Jane terbangun dari tidurnya dan mendapati dirinya berada dalam kantung tidur pada tandu yang sedang diseret oleh John. “John,” panggilnya dengan suara parau.
“Yeah? (Ya?)” sahut John menghentikan langkah kakinya dan menoleh padanya.
John perlahan-lahan menurunkan tangannya hingga menyentuh tanah, dan membalikkan badannya pada Jane. “Feels better Jane? (Agak mendingan Jane?)” tanya John padanya.
“Kinda. (Sepertinya.)”
“Need something? Wanna drink or eat? (Butuh sesuatu? Makan atau minum?)”
“No. (Tidak.)”
“I need to pee. (Aku ingin pipis.)”
“Okay. (Oke.)”
John menarik resleting yang berada pada kantung tidur tersebut seraya membantu Jane untuk berdiri dan berjalan menuju salah satu pohon, ia berdiri membelakangi pohon tersebut dan membiarkan Jane melakukan apa yang diperlukannya.
Setelah selesai dengan hal tersebut, ia kembali membantu Jane masuk kedalam kantung tidur. “Don’t force yourself, and back to sleep, (Jangan paksakan dirimu, dan kembalilah tidur,)” saran John padanya.
John kembali menarik tandu tersebut menuju tempat perhentian berikutnya bersamaan dengan Jane yang kembali menutup matanya dan kembali tertidur.
Dor dor dor…. Suara letusan peluru terdengar berkali-kali.
John yang sedang berlindung di balik dinding meraih senjata laras panjangnya dan menembak balik kepada para hunter yang sedang memberondongnya dengan peluru, sementara Jane berada tak jauh di belakangnya.

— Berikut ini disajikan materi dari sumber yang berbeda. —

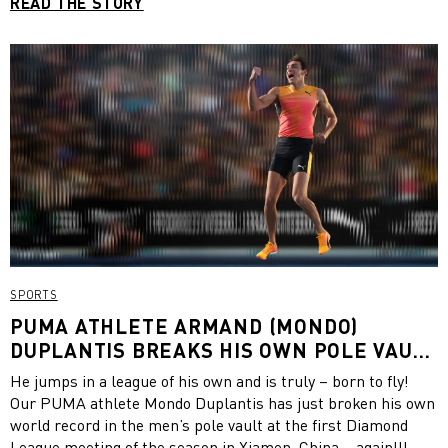
READ THE STORY
SPORTS
PUMA ATHLETE ARMAND (MONDO)
DUPLANTIS BREAKS HIS OWN POLE VAULT
WORLD RECORD AT DIAMOND LEAGUE
He jumps in a league of his own and is truly – born to fly!
XIAMEN
Our PUMA athlete Mondo Duplantis has just broken his own
world record in the men’s pole vault at the first Diamond
League meeting of the season in Xiamen, China – again!!!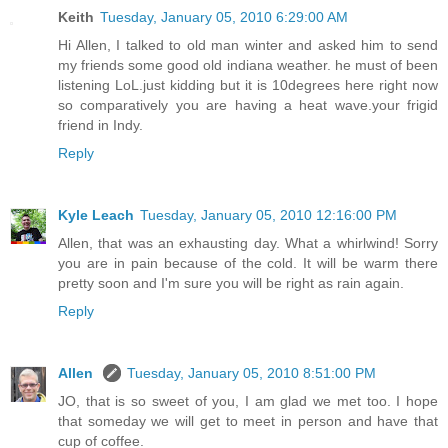
Keith
Tuesday, January 05, 2010 6:29:00 AM
Hi Allen, I talked to old man winter and asked him to send
my friends some good old indiana weather. he must of been
listening LoL.just kidding but it is 10degrees here right now
so comparatively you are having a heat wave.your frigid
friend in Indy.
Reply
Kyle Leach
Tuesday, January 05, 2010 12:16:00 PM
Allen, that was an exhausting day. What a whirlwind! Sorry
you are in pain because of the cold. It will be warm there
pretty soon and I'm sure you will be right as rain again.
Reply
Allen
Tuesday, January 05, 2010 8:51:00 PM
JO, that is so sweet of you, I am glad we met too. I hope
that someday we will get to meet in person and have that
cup of coffee.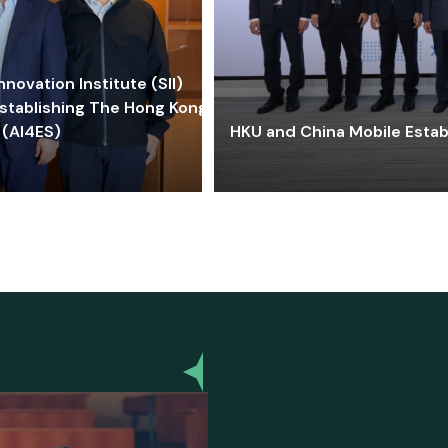
ovation Institute (SII)
stablishing The Hong Kong-
 (AI4ES)
HKU and China Mobile Estab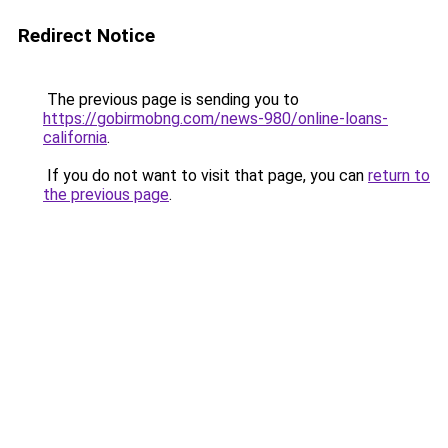
Redirect Notice
The previous page is sending you to
https://gobirmobng.com/news-980/online-loans-
california
.
If you do not want to visit that page, you can
return to
the previous page
.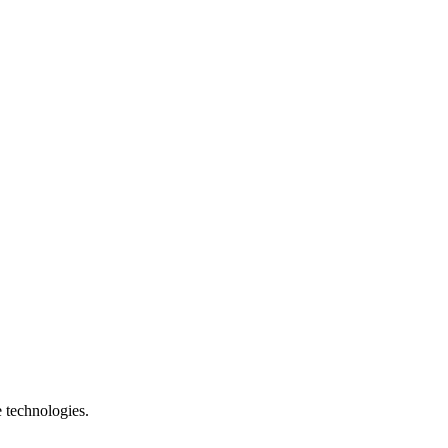
e technologies.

“GET FUCKING DOWN! (MENUNDUKLAH!)” teriak John menyuruh pada Jane yang berdiri.
Jane memegangi kepalanya sendiri. “Kyaaaaa!” teriak Jane ketakutan.
Reaksi yang wajar bagi orang awam ditengah situasi seperti itu.

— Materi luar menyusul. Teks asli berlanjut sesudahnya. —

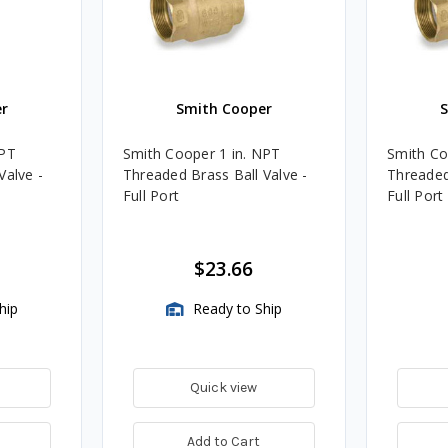
r
Smith Cooper
NPT
Smith Cooper 1 in. NPT
Smith Co
Valve -
Threaded Brass Ball Valve -
Threaded
Full Port
Full Port
$23.66
hip
Ready to Ship
Quick view
Add to Cart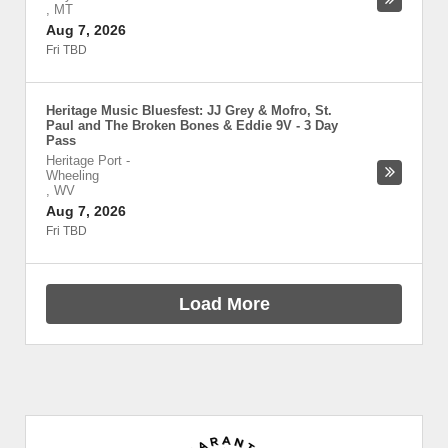
,
MT
Aug 7, 2026
Fri TBD
Heritage Music Bluesfest: JJ Grey & Mofro, St.
Paul and The Broken Bones & Eddie 9V - 3 Day
Pass
Heritage Port
-
Wheeling
,
WV
Aug 7, 2026
Fri TBD
Load More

John melemparkan bom asap untuk mengahalangi pandangan dari para hunter seraya ia mengahampiri Jane dan memegangi tangannya, ia menarik lengan Jane sambil memandunya untuk berlari menjauh keluar dari medan pertempuran.
Mereka berlari keluar dari bangunan tersebut menuju sepeda motor milik John yang terparkir diluar, John langsung naik keatas sepeda motor dan menyalakannya dengan diikuti oleh Jane duduk di jok belakang.

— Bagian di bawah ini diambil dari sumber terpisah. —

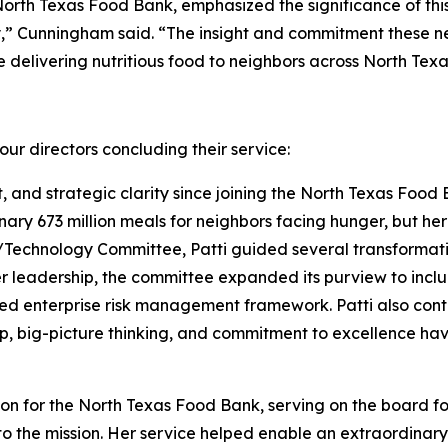
North Texas Food Bank, emphasized the significance of thi
,” Cunningham said. “The insight and commitment these new
delivering nutritious food to neighbors across North Texa
ur directors concluding their service:
t, and strategic clarity since joining the North Texas Food 
nary 673 million meals for neighbors facing hunger, but h
echnology Committee, Patti guided several transformative
er leadership, the committee expanded its purview to inc
ed enterprise risk management framework. Patti also cont
p, big-picture thinking, and commitment to excellence hav
 for the North Texas Food Bank, serving on the board for
 the mission. Her service helped enable an extraordinary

Para hunter yang berlarian keluar dari bangunan menembaki mereka berdua namun tidak satupun dari peluru mereka mengenainya, beberapa dari mereka berlari menuju mobil yang tadi mereka tumpangi.
“Get inside, go go go! (Masuk! Bergerak bergerak bergerak!)” perintah salah satu ketua tim.
Mereka megejar John menggunakan mobil hingga terjadi kejar-kejaran dijalan raya.
Bruum…. Suara knalpot sepeda motor.
John memacu sepeda motornya dengan sangat kencang, meliuk-liuk dijalanan diantara para penggunan jalan lainnya.
Ia beberapa kali melakukan manuver pengecohan dengan cara berbelok mendadak, namun para hunter yang mengejarnya masih belum menyerah dan tidak perduli mengenai peraturan lalulintas.
Beberapa kali mobil para hunter menghantam pengguna kendaraan lain demi untuk tidak kehilangan target yang mereka kejar.